Namun sebelum Sang Monyet -- yang menggantikan Sang Kancil memimpin rapat umum penghuni hutan -- mengetukkan palu tanda keputusan telah diambil, majulah seekor kelinci menyampaikan usulan:

“Teman-teman sekalian, dari tadi kita hanya bicara kekuatan saja untuk mengatasi masalah kita. Lihatlah baik-baik, batu besar itu melintang di tengah jalan yang diapit dinding-dinding bukit yang terjal. Tampaknya kekuatan otot saja tidak akan cukup untuk menyingkirkannya!. Saya rasa kita butuh ilmu pengetahuan untuk memecahkan masalah kita!” kata Kelinci.
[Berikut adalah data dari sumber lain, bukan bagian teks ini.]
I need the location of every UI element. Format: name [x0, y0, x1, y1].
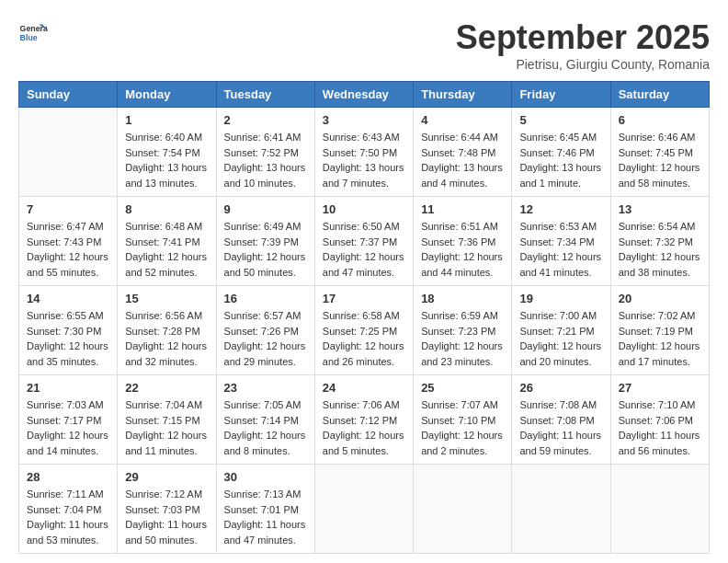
day-info: Sunrise: 7:00 AMSunset: 7:21 PMDaylight:…	[519, 308, 602, 369]
title-block: September 2025 Pietrisu, Giurgiu County,…	[456, 18, 710, 72]
calendar-day-cell: 19Sunrise: 7:00 AMSunset: 7:21 PMDayligh…	[512, 286, 610, 375]
calendar-day-cell	[610, 465, 709, 554]
day-info: Sunrise: 7:11 AMSunset: 7:04 PMDaylight:…	[27, 487, 109, 547]
day-number: 3	[323, 113, 405, 127]
day-info: Sunrise: 6:47 AMSunset: 7:43 PMDaylight:…	[27, 219, 109, 280]
day-info: Sunrise: 7:02 AMSunset: 7:19 PMDaylight:…	[619, 308, 701, 369]
day-info: Sunrise: 6:53 AMSunset: 7:34 PMDaylight:…	[519, 219, 602, 280]
calendar-day-header: Tuesday	[216, 82, 314, 108]
day-number: 7	[27, 202, 109, 216]
day-number: 15	[125, 292, 208, 305]
day-number: 9	[224, 202, 307, 216]
day-number: 28	[27, 470, 109, 484]
day-number: 25	[421, 381, 504, 395]
calendar-day-header: Thursday	[414, 82, 512, 108]
calendar-day-cell: 1Sunrise: 6:40 AMSunset: 7:54 PMDaylight…	[118, 108, 216, 197]
calendar-day-cell: 26Sunrise: 7:08 AMSunset: 7:08 PMDayligh…	[512, 375, 610, 465]
calendar-day-header: Monday	[118, 82, 216, 108]
calendar-day-cell: 27Sunrise: 7:10 AMSunset: 7:06 PMDayligh…	[610, 375, 709, 465]
day-info: Sunrise: 6:41 AMSunset: 7:52 PMDaylight:…	[224, 130, 307, 190]
day-number: 27	[619, 381, 701, 395]
calendar-day-header: Sunday	[19, 82, 118, 108]
day-info: Sunrise: 6:46 AMSunset: 7:45 PMDaylight:…	[619, 130, 701, 190]
day-number: 23	[224, 381, 307, 395]
day-number: 10	[323, 202, 405, 216]
calendar-week-row: 7Sunrise: 6:47 AMSunset: 7:43 PMDaylight…	[19, 197, 710, 286]
day-info: Sunrise: 6:49 AMSunset: 7:39 PMDaylight:…	[224, 219, 307, 280]
month-title: September 2025	[456, 18, 710, 57]
day-number: 2	[224, 113, 307, 127]
day-info: Sunrise: 6:55 AMSunset: 7:30 PMDaylight:…	[27, 308, 109, 369]
calendar-day-header: Saturday	[610, 82, 709, 108]
day-info: Sunrise: 7:07 AMSunset: 7:10 PMDaylight:…	[421, 397, 504, 458]
calendar-week-row: 21Sunrise: 7:03 AMSunset: 7:17 PMDayligh…	[19, 375, 710, 465]
calendar-table: SundayMondayTuesdayWednesdayThursdayFrid…	[18, 81, 710, 554]
day-info: Sunrise: 7:06 AMSunset: 7:12 PMDaylight:…	[323, 397, 405, 458]
day-number: 6	[619, 113, 701, 127]
calendar-day-cell	[19, 108, 118, 197]
calendar-day-cell: 14Sunrise: 6:55 AMSunset: 7:30 PMDayligh…	[19, 286, 118, 375]
calendar-day-cell: 25Sunrise: 7:07 AMSunset: 7:10 PMDayligh…	[414, 375, 512, 465]
day-info: Sunrise: 6:57 AMSunset: 7:26 PMDaylight:…	[224, 308, 307, 369]
day-number: 21	[27, 381, 109, 395]
day-number: 12	[519, 202, 602, 216]
day-number: 30	[224, 470, 307, 484]
calendar-day-cell	[314, 465, 413, 554]
calendar-day-cell: 23Sunrise: 7:05 AMSunset: 7:14 PMDayligh…	[216, 375, 314, 465]
calendar-day-cell: 5Sunrise: 6:45 AMSunset: 7:46 PMDaylight…	[512, 108, 610, 197]
logo: General Blue	[18, 18, 48, 48]
day-info: Sunrise: 7:05 AMSunset: 7:14 PMDaylight:…	[224, 397, 307, 458]
calendar-day-header: Wednesday	[314, 82, 413, 108]
calendar-day-cell: 15Sunrise: 6:56 AMSunset: 7:28 PMDayligh…	[118, 286, 216, 375]
day-info: Sunrise: 6:54 AMSunset: 7:32 PMDaylight:…	[619, 219, 701, 280]
day-number: 20	[619, 292, 701, 305]
day-number: 24	[323, 381, 405, 395]
day-info: Sunrise: 6:44 AMSunset: 7:48 PMDaylight:…	[421, 130, 504, 190]
calendar-day-cell: 7Sunrise: 6:47 AMSunset: 7:43 PMDaylight…	[19, 197, 118, 286]
day-info: Sunrise: 7:13 AMSunset: 7:01 PMDaylight:…	[224, 487, 307, 547]
day-number: 18	[421, 292, 504, 305]
calendar-day-cell: 20Sunrise: 7:02 AMSunset: 7:19 PMDayligh…	[610, 286, 709, 375]
calendar-day-cell: 16Sunrise: 6:57 AMSunset: 7:26 PMDayligh…	[216, 286, 314, 375]
page-header: General Blue September 2025 Pietrisu, Gi…	[18, 18, 710, 72]
calendar-day-cell: 24Sunrise: 7:06 AMSunset: 7:12 PMDayligh…	[314, 375, 413, 465]
day-number: 29	[125, 470, 208, 484]
calendar-day-cell: 6Sunrise: 6:46 AMSunset: 7:45 PMDaylight…	[610, 108, 709, 197]
location-subtitle: Pietrisu, Giurgiu County, Romania	[456, 57, 710, 72]
day-number: 26	[519, 381, 602, 395]
day-info: Sunrise: 6:58 AMSunset: 7:25 PMDaylight:…	[323, 308, 405, 369]
day-info: Sunrise: 6:45 AMSunset: 7:46 PMDaylight:…	[519, 130, 602, 190]
day-number: 19	[519, 292, 602, 305]
calendar-day-cell	[414, 465, 512, 554]
day-info: Sunrise: 6:48 AMSunset: 7:41 PMDaylight:…	[125, 219, 208, 280]
day-info: Sunrise: 7:12 AMSunset: 7:03 PMDaylight:…	[125, 487, 208, 547]
day-number: 16	[224, 292, 307, 305]
calendar-week-row: 28Sunrise: 7:11 AMSunset: 7:04 PMDayligh…	[19, 465, 710, 554]
calendar-day-cell: 29Sunrise: 7:12 AMSunset: 7:03 PMDayligh…	[118, 465, 216, 554]
day-number: 8	[125, 202, 208, 216]
day-number: 11	[421, 202, 504, 216]
calendar-day-cell: 9Sunrise: 6:49 AMSunset: 7:39 PMDaylight…	[216, 197, 314, 286]
day-info: Sunrise: 6:50 AMSunset: 7:37 PMDaylight:…	[323, 219, 405, 280]
day-info: Sunrise: 6:59 AMSunset: 7:23 PMDaylight:…	[421, 308, 504, 369]
calendar-day-cell: 8Sunrise: 6:48 AMSunset: 7:41 PMDaylight…	[118, 197, 216, 286]
calendar-day-cell: 4Sunrise: 6:44 AMSunset: 7:48 PMDaylight…	[414, 108, 512, 197]
calendar-day-cell: 11Sunrise: 6:51 AMSunset: 7:36 PMDayligh…	[414, 197, 512, 286]
logo-icon: General Blue	[18, 18, 48, 48]
day-info: Sunrise: 6:51 AMSunset: 7:36 PMDaylight:…	[421, 219, 504, 280]
calendar-week-row: 14Sunrise: 6:55 AMSunset: 7:30 PMDayligh…	[19, 286, 710, 375]
calendar-day-header: Friday	[512, 82, 610, 108]
day-info: Sunrise: 7:04 AMSunset: 7:15 PMDaylight:…	[125, 397, 208, 458]
calendar-day-cell	[512, 465, 610, 554]
calendar-day-cell: 22Sunrise: 7:04 AMSunset: 7:15 PMDayligh…	[118, 375, 216, 465]
day-number: 4	[421, 113, 504, 127]
day-info: Sunrise: 6:56 AMSunset: 7:28 PMDaylight:…	[125, 308, 208, 369]
day-number: 17	[323, 292, 405, 305]
calendar-day-cell: 28Sunrise: 7:11 AMSunset: 7:04 PMDayligh…	[19, 465, 118, 554]
calendar-day-cell: 21Sunrise: 7:03 AMSunset: 7:17 PMDayligh…	[19, 375, 118, 465]
day-info: Sunrise: 7:03 AMSunset: 7:17 PMDaylight:…	[27, 397, 109, 458]
calendar-day-cell: 10Sunrise: 6:50 AMSunset: 7:37 PMDayligh…	[314, 197, 413, 286]
day-info: Sunrise: 6:43 AMSunset: 7:50 PMDaylight:…	[323, 130, 405, 190]
day-number: 14	[27, 292, 109, 305]
calendar-day-cell: 13Sunrise: 6:54 AMSunset: 7:32 PMDayligh…	[610, 197, 709, 286]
Namun usulan itu nampaknya tidak disetujui oleh Monyet sebagai pemimpin rapat.

“Ooh, maksudmu kita butuh ilmu pengetahuan Sang Kancil untuk mengatasi masalah ini!?. Wah-wah gimana yah? Nampaknya tanpa kehadiran pemimpin kita, masalah ini akan dengan mudah kita atasi kok! Saya rasa kekuatan otot saja sudah cukup. Tidak perlu teori-teori yang muluk-muluk. Nggak perlulah kebijakan yang tinggi-tinggi untuk mengatasi masalah sederhana ini. Cukup dengan bantuan tenaga Singa atau Gajah, masalah dengan sendirinya akan teratasi” jawab Monyet

Kemudian Singa sebagai binatang besar juga nampak tidak senang dengan usulan Kelinci. Mantan raja hutan ini merasa Sang Kancil yang tubuhnya kecil itu tidak akan mampu mengatasi masalah yang butuh kekuatan besar ini.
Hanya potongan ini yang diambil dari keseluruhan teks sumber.